I have been doing some reading lately on virus' that cross the BBB when there is back flows and there have been many references to the Herxheimer reaction. This from what I have read is common in other viruses as well.
If we have a leaky BBB and our CNS is effected/infected by '?' getting across the BBB there is also going to be other things such as immune system reactions and effects of things like amino acids that will kill or halt the cause of symptoms, sometimes brief and other times days.
I have always been fascinated by the episodic form of MS, I think its called RRMS, if stress exacerbates it there may be a reverse action happening, a Herxheimer reaction, where there is dead or dying 'things' that cause the symptoms as they cause cellular disruption as they are removed.
The action of N-Acetylcysteine, NAC in Chlamydophila pneumoniae, CPa virus is an example I have experienced.
" The NAC Test

One indirect indicator of chronic infection with this organism is the N-acetyl cysteine test. This relies on the ability of NAC to rupture the extracellular Elementary Body by opening up surface disulphide bonds in the organism’s geodesic coat, as described above. The EB opens and perishes. The release of naked bacterial components causes local inflammatory symptoms. Because EBs are more numerous in primary respiratory infections, the acellular load of EBs is likely to be highest around respiratory structures. In a positive NAC test the daily administration of 2.4 G of NAC will cause, after a few days, sinusitis-like symptoms, with watery mucous; also a cough productive of a clear, moderately viscous sputum. Systemic symptoms — 'NAC flu' — may also occur. If symptoms are severe, the dose of NAC may be cut down to 600mg and slowly built up as may be tolerated. Symptoms wane, sometimes quickly, after a few days if the chlamydial load is small; if the load is large they may continue for a month or more as the EBs are destroyed and their remains removed by the immune system. As far as I am aware, NAC is unlikely to produce die-off reactions with any other genus."

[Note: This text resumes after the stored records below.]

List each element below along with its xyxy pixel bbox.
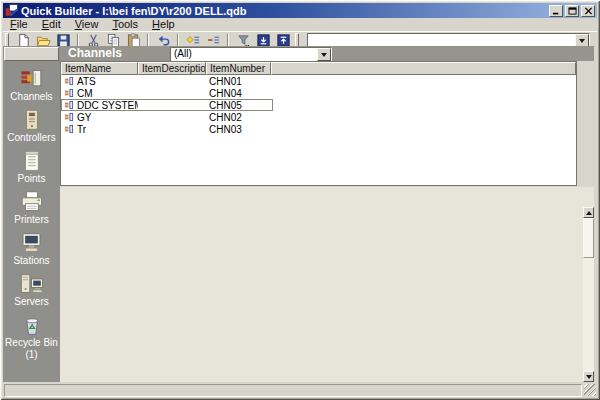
vertical-scrollbar[interactable] bbox=[583, 207, 594, 382]
column-header-itemdescription[interactable]: ItemDescription bbox=[138, 62, 206, 75]
cell-itemnumber: CHN01 bbox=[206, 76, 271, 87]
cell-itemnumber: CHN04 bbox=[206, 88, 271, 99]
channels-list: ItemNameItemDescriptionItemNumber ATSCHN… bbox=[60, 61, 577, 186]
item-name-text: ATS bbox=[77, 76, 96, 87]
sidebar-item-controllers[interactable]: Controllers bbox=[3, 109, 60, 143]
filter-combobox[interactable]: (All) bbox=[170, 47, 332, 62]
column-header-itemname[interactable]: ItemName bbox=[61, 62, 138, 75]
quick-builder-icon bbox=[5, 4, 18, 17]
sidebar-item-label: Channels bbox=[10, 91, 52, 102]
cell-itemname: ATS bbox=[61, 76, 138, 87]
cell-itemnumber: CHN02 bbox=[206, 112, 271, 123]
resize-grip[interactable] bbox=[584, 384, 596, 396]
sidebar-item-recycle-bin[interactable]: Recycle Bin(1) bbox=[3, 314, 60, 360]
item-name-text: GY bbox=[77, 112, 91, 123]
detail-pane bbox=[60, 187, 594, 382]
points-icon bbox=[18, 150, 45, 172]
sidebar-item-label: Recycle Bin bbox=[5, 337, 58, 348]
sidebar-item-count: (1) bbox=[25, 349, 37, 360]
channel-item-icon bbox=[64, 124, 74, 134]
cell-itemname: GY bbox=[61, 112, 138, 123]
column-header-filler bbox=[271, 62, 576, 75]
table-header-row: ItemNameItemDescriptionItemNumber bbox=[61, 62, 576, 75]
minimize-icon bbox=[552, 7, 561, 15]
chevron-down-icon[interactable] bbox=[317, 48, 331, 61]
menu-edit[interactable]: Edit bbox=[35, 18, 68, 31]
scroll-up-arrow-icon[interactable] bbox=[583, 207, 594, 218]
sidebar-header-strip bbox=[4, 47, 59, 61]
cell-itemnumber: CHN03 bbox=[206, 124, 271, 135]
channel-item-icon bbox=[64, 100, 74, 110]
menu-view[interactable]: View bbox=[68, 18, 106, 31]
maximize-icon bbox=[568, 7, 577, 15]
channel-item-icon bbox=[64, 76, 74, 86]
status-text bbox=[4, 384, 582, 397]
sidebar-item-channels[interactable]: Channels bbox=[3, 68, 60, 102]
cell-itemname: DDC SYSTEM bbox=[61, 100, 138, 111]
menu-file[interactable]: File bbox=[3, 18, 35, 31]
item-name-text: DDC SYSTEM bbox=[77, 100, 138, 111]
table-row[interactable]: ATSCHN01 bbox=[61, 75, 576, 87]
minimize-button[interactable] bbox=[549, 5, 563, 17]
table-row[interactable]: TrCHN03 bbox=[61, 123, 576, 135]
recycle-bin-icon bbox=[18, 314, 45, 336]
printers-icon bbox=[18, 191, 45, 213]
table-body: ATSCHN01CMCHN04DDC SYSTEMCHN05GYCHN02TrC… bbox=[61, 75, 576, 135]
menu-bar: FileEditViewToolsHelp bbox=[3, 18, 597, 31]
sidebar-item-points[interactable]: Points bbox=[3, 150, 60, 184]
item-name-text: CM bbox=[77, 88, 93, 99]
menu-help[interactable]: Help bbox=[145, 18, 182, 31]
sidebar-item-label: Controllers bbox=[7, 132, 55, 143]
title-bar: Quick Builder - I:\bei fen\DY\r200 DELL.… bbox=[3, 3, 597, 18]
close-icon bbox=[584, 7, 593, 15]
channels-icon bbox=[18, 68, 45, 90]
stations-icon bbox=[18, 232, 45, 254]
filter-combobox-value: (All) bbox=[174, 48, 192, 59]
channels-header-bar: Channels (All) bbox=[60, 46, 594, 61]
menu-tools[interactable]: Tools bbox=[105, 18, 145, 31]
scrollbar-thumb[interactable] bbox=[583, 218, 594, 258]
sidebar-item-servers[interactable]: Servers bbox=[3, 273, 60, 307]
table-row[interactable]: GYCHN02 bbox=[61, 111, 576, 123]
maximize-button[interactable] bbox=[565, 5, 579, 17]
channel-item-icon bbox=[64, 88, 74, 98]
channel-item-icon bbox=[64, 112, 74, 122]
scroll-down-arrow-icon[interactable] bbox=[583, 371, 594, 382]
status-bar bbox=[3, 383, 597, 397]
window-controls bbox=[549, 5, 595, 17]
cell-itemname: CM bbox=[61, 88, 138, 99]
window-title: Quick Builder - I:\bei fen\DY\r200 DELL.… bbox=[21, 5, 247, 17]
cell-itemnumber: CHN05 bbox=[206, 100, 271, 111]
controllers-icon bbox=[18, 109, 45, 131]
column-header-itemnumber[interactable]: ItemNumber bbox=[206, 62, 271, 75]
sidebar-item-label: Points bbox=[18, 173, 46, 184]
sidebar-item-stations[interactable]: Stations bbox=[3, 232, 60, 266]
sidebar-item-label: Printers bbox=[14, 214, 48, 225]
servers-icon bbox=[18, 273, 45, 295]
sidebar-item-label: Stations bbox=[13, 255, 49, 266]
table-row[interactable]: DDC SYSTEMCHN05 bbox=[61, 99, 576, 111]
sidebar-item-printers[interactable]: Printers bbox=[3, 191, 60, 225]
item-name-text: Tr bbox=[77, 124, 86, 135]
cell-itemname: Tr bbox=[61, 124, 138, 135]
sidebar: ChannelsControllersPointsPrintersStation… bbox=[3, 46, 60, 382]
table-row[interactable]: CMCHN04 bbox=[61, 87, 576, 99]
sidebar-item-label: Servers bbox=[14, 296, 48, 307]
close-button[interactable] bbox=[581, 5, 595, 17]
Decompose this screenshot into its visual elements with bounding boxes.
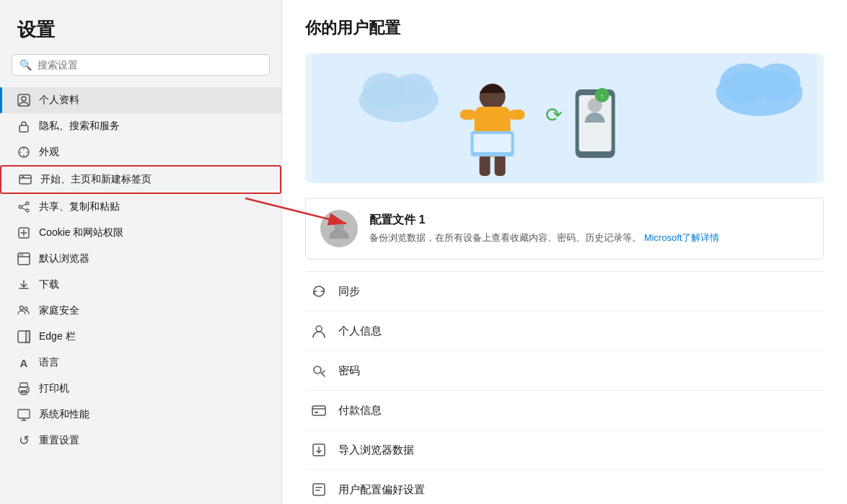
- menu-item-personal[interactable]: 个人信息: [305, 311, 824, 351]
- system-icon: [17, 408, 30, 421]
- svg-point-46: [314, 366, 321, 373]
- search-icon: 🔍: [19, 59, 32, 71]
- svg-rect-47: [312, 406, 325, 415]
- svg-point-13: [20, 306, 24, 310]
- menu-item-preferences[interactable]: 用户配置偏好设置: [305, 470, 824, 504]
- svg-rect-33: [480, 154, 491, 176]
- profile-link[interactable]: Microsoft了解详情: [644, 232, 720, 243]
- menu-item-label-password: 密码: [338, 364, 360, 378]
- sidebar-item-label-language: 语言: [39, 356, 59, 369]
- sidebar-item-label-privacy: 隐私、搜索和服务: [39, 120, 120, 133]
- sidebar-item-label-reset: 重置设置: [39, 434, 79, 447]
- svg-point-6: [26, 202, 29, 205]
- sidebar-item-label-profile: 个人资料: [39, 94, 79, 107]
- profile-card: 配置文件 1 备份浏览数据，在所有设备上查看收藏内容、密码、历史记录等。 Mic…: [305, 198, 824, 260]
- printer-icon: [17, 382, 30, 395]
- reset-icon: ↺: [17, 434, 30, 447]
- svg-rect-5: [22, 177, 25, 178]
- menu-item-label-personal: 个人信息: [338, 324, 382, 338]
- svg-point-8: [26, 209, 29, 212]
- sidebar-item-label-printer: 打印机: [39, 382, 69, 395]
- sidebar-item-reset[interactable]: ↺ 重置设置: [0, 428, 281, 454]
- svg-point-7: [19, 205, 22, 208]
- menu-item-sync[interactable]: 同步: [305, 272, 824, 311]
- page-title: 你的用户配置: [305, 17, 824, 39]
- family-icon: [17, 304, 30, 317]
- sidebar-item-label-system: 系统和性能: [39, 408, 89, 421]
- sidebar-item-download[interactable]: 下载: [0, 272, 281, 298]
- profile-icon: [17, 94, 30, 107]
- sidebar-item-newtab[interactable]: 开始、主页和新建标签页: [0, 165, 281, 194]
- download-icon: [17, 278, 30, 291]
- newtab-icon: [19, 173, 32, 186]
- svg-point-28: [755, 63, 801, 101]
- sync-icon: [311, 283, 327, 299]
- sidebar-item-profile[interactable]: 个人资料: [0, 87, 281, 113]
- prefs-icon: [311, 482, 327, 498]
- menu-item-label-payment: 付款信息: [338, 404, 382, 417]
- svg-rect-34: [495, 154, 506, 176]
- sidebar-item-label-newtab: 开始、主页和新建标签页: [40, 173, 152, 186]
- sidebar-title: 设置: [0, 17, 281, 54]
- menu-item-import[interactable]: 导入浏览器数据: [305, 430, 824, 470]
- svg-rect-4: [19, 175, 31, 184]
- svg-point-25: [393, 74, 434, 105]
- svg-point-11: [19, 255, 21, 256]
- svg-rect-48: [315, 412, 318, 413]
- search-input[interactable]: [38, 59, 262, 71]
- menu-item-label-sync: 同步: [338, 285, 360, 299]
- language-icon: A: [17, 356, 30, 369]
- svg-point-14: [25, 307, 27, 310]
- sidebar-item-label-appearance: 外观: [39, 146, 59, 159]
- edgebar-icon: [17, 330, 30, 343]
- sidebar-item-cookies[interactable]: Cookie 和网站权限: [0, 220, 281, 246]
- svg-rect-36: [474, 134, 512, 152]
- svg-point-1: [22, 97, 26, 101]
- sidebar-item-appearance[interactable]: 外观: [0, 139, 281, 165]
- card-icon: [311, 402, 327, 418]
- svg-rect-2: [19, 125, 28, 132]
- sidebar-item-language[interactable]: A 语言: [0, 350, 281, 376]
- svg-rect-17: [20, 383, 27, 387]
- menu-item-label-preferences: 用户配置偏好设置: [338, 483, 425, 497]
- profile-name: 配置文件 1: [369, 213, 719, 228]
- svg-rect-32: [509, 110, 525, 120]
- sidebar-item-edgebar[interactable]: Edge 栏: [0, 324, 281, 350]
- menu-item-payment[interactable]: 付款信息: [305, 391, 824, 430]
- sidebar-item-printer[interactable]: 打印机: [0, 376, 281, 402]
- sidebar-item-label-edgebar: Edge 栏: [39, 330, 76, 343]
- sidebar-item-share[interactable]: 共享、复制和粘贴: [0, 194, 281, 220]
- sidebar-item-label-download: 下载: [39, 278, 59, 291]
- appearance-icon: [17, 146, 30, 159]
- sidebar-item-browser[interactable]: 默认浏览器: [0, 246, 281, 272]
- key-icon: [311, 363, 327, 379]
- person-icon: [311, 323, 327, 339]
- svg-text:↑: ↑: [600, 92, 605, 100]
- sidebar-item-label-share: 共享、复制和粘贴: [39, 200, 120, 213]
- sidebar-item-privacy[interactable]: 隐私、搜索和服务: [0, 113, 281, 139]
- profile-description: 备份浏览数据，在所有设备上查看收藏内容、密码、历史记录等。 Microsoft了…: [369, 231, 719, 245]
- svg-point-12: [22, 255, 23, 256]
- svg-text:⟳: ⟳: [545, 104, 562, 126]
- main-content: 你的用户配置: [281, 0, 847, 504]
- svg-rect-21: [18, 410, 30, 418]
- sidebar-item-label-browser: 默认浏览器: [39, 252, 89, 265]
- svg-rect-31: [460, 110, 476, 120]
- menu-item-label-import: 导入浏览器数据: [338, 443, 414, 457]
- sidebar-item-family[interactable]: 家庭安全: [0, 298, 281, 324]
- sidebar-item-system[interactable]: 系统和性能: [0, 402, 281, 428]
- menu-item-password[interactable]: 密码: [305, 351, 824, 391]
- sidebar-nav: 个人资料 隐私、搜索和服务 外观 开始、主页和新建标签页 共享、复制和粘贴: [0, 87, 281, 454]
- sidebar-item-label-cookies: Cookie 和网站权限: [39, 226, 123, 239]
- sidebar: 设置 🔍 个人资料 隐私、搜索和服务 外观: [0, 0, 281, 504]
- lock-icon: [17, 120, 30, 133]
- avatar: [320, 210, 358, 247]
- import-icon: [311, 442, 327, 458]
- svg-rect-16: [26, 331, 30, 342]
- cookies-icon: [17, 226, 30, 239]
- search-box[interactable]: 🔍: [12, 54, 270, 76]
- browser-icon: [17, 252, 30, 265]
- svg-point-20: [27, 389, 28, 390]
- profile-info: 配置文件 1 备份浏览数据，在所有设备上查看收藏内容、密码、历史记录等。 Mic…: [369, 213, 719, 245]
- sidebar-item-label-family: 家庭安全: [39, 304, 79, 317]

So my thinking is that we may be looking at some problems in MS back to front. CCSVI is possibly another where the BBB is being breached by the action of 'CCSVI issues' and the culprit causing symptoms may be something opportunist that travels only because of CCSVI. The culprit could vary from person to person as some may not be susceptible to CPa for instance and yet be effected by Lyme. And so on....
Everywhere around the body there is a blood barrier, what crosses this barrier that shouldn't and where it has its greatest negative effect is happening all the time. Having joint disease happens where the blood is allowing the culprit to cross into tissue from the arteries and veins. Heart disease is where there is weakness from various causes in the the vein and artery walls. Each disease has a point of access for its problem at a cellular level. Injury, wear and tear, physical damage etc.
So people with CCSVI are effected by their particular issue because that cellular issue crosses the BBB because of back flows allowing access to the CNS. People with out CCSVI have the same blood content, they don't have the mechanism to get the offenders across the try line.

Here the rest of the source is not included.